There are big differences between VPN services, from price and availability to privacy and traffic.

While it is easy enough to sign up for any one of those services, it is usually not a good idea to do so before you research the service to make sure it offers all the features you require of it.

Not all questions may be relevant to your use case. If you just want to improve your privacy and security for regular web browsing for instance, you may not care about logging, or whether a service supports P2P or media streaming.

Or, if you want to protect your data while traveling and using hotel Wi-Fi or public connections, then you may not really be interested in anonymous payment options.

Basic questions

Basic questions can be answered quickly usually by browsing the website of the VPN service. They help you sort out the services that are not suitable for you, and help you get a clear comparison of different services that may be suitable.

You should get answers for the following questions:

  1. How much does the service cost (discounts)?
  2. Which plans are offered?
  3. Unlimited bandwidth / traffic?
  4. What are the payment options (important for anonymity, Bitcoin, Gift cards, cash)?
  5. Which devices are supported (desktop, mobile, router)?
  6. How many devices can connect simultaneously to the VPN?
  7. How many countries and servers are available?
  8. Is a free trial offered?
  9. Money back guarantee?
  10. Support availability?

Advanced questions

Advanced questions dig deeper into the service. They address privacy and security related questions but also others that are more technical in nature.

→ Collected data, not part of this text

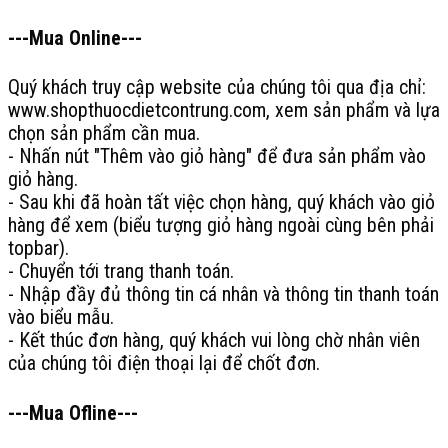
---Mua Online---
Quý khách truy cập website của chúng tôi qua địa chỉ:
www.shopthuocdietcontrung.com, xem sản phẩm và lựa
chọn sản phẩm cần mua.
- Nhấn nút "Thêm vào giỏ hàng" để đưa sản phẩm vào
giỏ hàng.
- Sau khi đã hoàn tất việc chọn hàng, quý khách vào giỏ
hàng để xem (biểu tượng giỏ hàng ngoài cùng bên phải
topbar).
- Chuyển tới trang thanh toán.
- Nhập đầy đủ thông tin cá nhân và thông tin thanh toán
vào biểu mẫu.
- Kết thúc đơn hàng, quý khách vui lòng chờ nhân viên
của chúng tôi điện thoại lại để chốt đơn.
---Mua Ofline---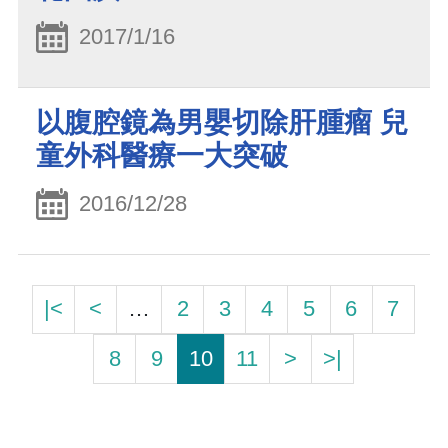
2017/1/16
以腹腔鏡為男嬰切除肝腫瘤 兒
童外科醫療一大突破
2016/12/28
|<
<
…
2
3
4
5
6
7
8
9
10
11
>
>|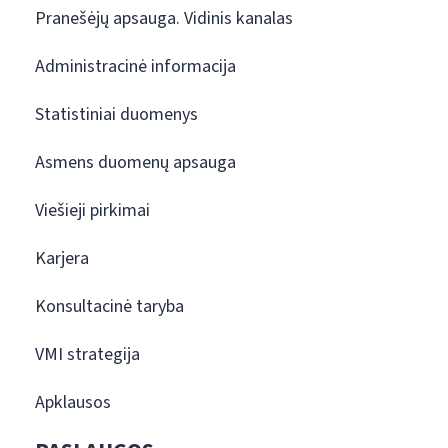
Pranešėjų apsauga. Vidinis kanalas
Administracinė informacija
Statistiniai duomenys
Asmens duomenų apsauga
Viešieji pirkimai
Karjera
Konsultacinė taryba
VMI strategija
Apklausos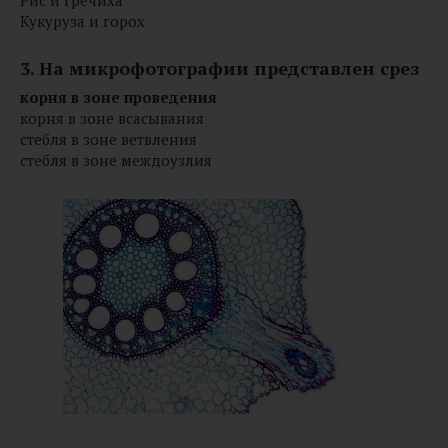
Кукуруза и горох
3. На микрофотографии представлен срез
корня в зоне проведения
корня в зоне всасывания
стебля в зоне ветвления
стебля в зоне междоузлия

  1. Does the service or used third-party services keep any logs? If so, for how long and what.
  2. Which company operates the service and what is the company's jurisdiction?
  3. Does the company own and control the servers the VPN operates from, or are they controlled by third-party companies?
  4. Does the company who operates the VPN share data with third-parties?
  5. Which encryption algorithms and protocols are supported (weakest, strongest)?
  6. Does the service offer DNS, IPv6 and WebRTC leak protection?
  7. Is a Kill Switch supported which turns off traffic if the connection to the VPN drops?
  8. Is the company using a Warrant Canary?
  9. What's the actual download and upload rate you get when using the service (works best for services that offer free trials).
  10. Check the company's Privacy Policy and Terms of Use for additional information about logging, blocked and allowed services, cooperation with authorities and more.

Situational questions

These questions are important to some users but not all users.

  1. Does the service allow P2P traffic?
  2. Do Netflix or other streaming services block the VPNs IP range?
  3. Is the VPN usable in country xyz?

Closing Words

Some questions may be hard to answer. If a service does not offer a free trial or speed test for instance, you cannot really say anything about your throughput unless you subscribe to it and test it.

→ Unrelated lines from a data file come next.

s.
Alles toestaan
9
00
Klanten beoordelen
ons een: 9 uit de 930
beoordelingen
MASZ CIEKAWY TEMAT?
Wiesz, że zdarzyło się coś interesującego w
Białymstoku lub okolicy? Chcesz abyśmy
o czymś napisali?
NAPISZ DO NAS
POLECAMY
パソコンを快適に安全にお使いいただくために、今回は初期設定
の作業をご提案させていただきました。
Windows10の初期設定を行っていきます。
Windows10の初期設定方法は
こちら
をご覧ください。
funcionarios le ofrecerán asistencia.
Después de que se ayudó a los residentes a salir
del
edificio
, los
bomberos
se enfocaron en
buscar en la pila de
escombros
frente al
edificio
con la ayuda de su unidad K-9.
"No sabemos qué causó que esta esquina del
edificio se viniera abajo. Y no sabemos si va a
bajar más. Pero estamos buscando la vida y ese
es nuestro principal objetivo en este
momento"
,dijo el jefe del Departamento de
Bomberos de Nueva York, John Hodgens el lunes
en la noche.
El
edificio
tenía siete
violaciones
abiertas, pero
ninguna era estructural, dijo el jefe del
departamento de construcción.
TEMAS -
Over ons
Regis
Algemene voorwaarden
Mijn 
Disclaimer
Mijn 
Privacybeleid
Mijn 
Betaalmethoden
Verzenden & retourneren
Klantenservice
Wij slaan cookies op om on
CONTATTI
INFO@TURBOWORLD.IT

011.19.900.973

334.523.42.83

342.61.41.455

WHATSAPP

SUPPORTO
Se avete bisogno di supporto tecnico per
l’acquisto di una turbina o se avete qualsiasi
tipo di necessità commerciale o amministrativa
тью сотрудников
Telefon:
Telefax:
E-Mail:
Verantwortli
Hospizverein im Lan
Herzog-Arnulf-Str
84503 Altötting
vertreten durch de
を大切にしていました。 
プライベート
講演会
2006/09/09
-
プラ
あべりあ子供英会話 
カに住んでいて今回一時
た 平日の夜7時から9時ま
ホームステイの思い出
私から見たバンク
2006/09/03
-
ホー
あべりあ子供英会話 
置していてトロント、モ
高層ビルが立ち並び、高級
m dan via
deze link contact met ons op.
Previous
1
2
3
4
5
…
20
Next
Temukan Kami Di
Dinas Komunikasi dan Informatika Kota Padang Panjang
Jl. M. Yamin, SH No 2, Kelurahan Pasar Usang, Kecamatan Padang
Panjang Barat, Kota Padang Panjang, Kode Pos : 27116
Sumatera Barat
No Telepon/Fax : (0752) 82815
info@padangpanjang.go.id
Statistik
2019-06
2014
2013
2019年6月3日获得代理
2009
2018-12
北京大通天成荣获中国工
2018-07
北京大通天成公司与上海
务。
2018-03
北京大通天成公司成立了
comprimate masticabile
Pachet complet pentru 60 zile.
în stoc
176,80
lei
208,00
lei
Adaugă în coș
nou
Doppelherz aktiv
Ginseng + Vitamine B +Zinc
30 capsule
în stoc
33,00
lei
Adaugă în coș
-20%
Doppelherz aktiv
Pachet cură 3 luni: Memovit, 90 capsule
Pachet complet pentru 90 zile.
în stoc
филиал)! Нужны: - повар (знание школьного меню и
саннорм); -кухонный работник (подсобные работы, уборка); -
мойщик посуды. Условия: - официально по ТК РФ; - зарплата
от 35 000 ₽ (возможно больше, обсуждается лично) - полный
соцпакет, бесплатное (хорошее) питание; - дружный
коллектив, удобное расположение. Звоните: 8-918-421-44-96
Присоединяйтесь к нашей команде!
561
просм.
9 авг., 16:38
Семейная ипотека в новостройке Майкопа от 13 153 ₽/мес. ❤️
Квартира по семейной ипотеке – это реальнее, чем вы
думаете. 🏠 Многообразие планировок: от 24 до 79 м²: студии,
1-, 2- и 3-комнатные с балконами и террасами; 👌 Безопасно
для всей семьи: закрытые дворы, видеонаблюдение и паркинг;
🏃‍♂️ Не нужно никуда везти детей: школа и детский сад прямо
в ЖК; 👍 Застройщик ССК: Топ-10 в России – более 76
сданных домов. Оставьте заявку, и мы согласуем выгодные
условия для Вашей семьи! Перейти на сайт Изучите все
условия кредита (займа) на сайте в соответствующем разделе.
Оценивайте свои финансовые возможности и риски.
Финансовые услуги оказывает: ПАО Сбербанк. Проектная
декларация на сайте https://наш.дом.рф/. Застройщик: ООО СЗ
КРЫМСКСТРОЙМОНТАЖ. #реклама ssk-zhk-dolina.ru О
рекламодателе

The same may be true for information that the company that operates the VPN does not reveal on the website.

The only option you have then is to contact them to ask them directly about it, or drop them and check out other services that are more open about it.

A good starting point for your research is this VPN comparison chart on Google Docs. It answers many of the questions which helps you sort out VPN providers that are not suitable for your use cases.

It is still a good idea to verify the findings.

Now you: Did I miss a question? Let me know in the comments.

Research before subscribing to a VPN
Article Name
Research before subscribing to a VPN
The guide lists basic and advanced questions that you should get answers for before subscribing to a VPN service.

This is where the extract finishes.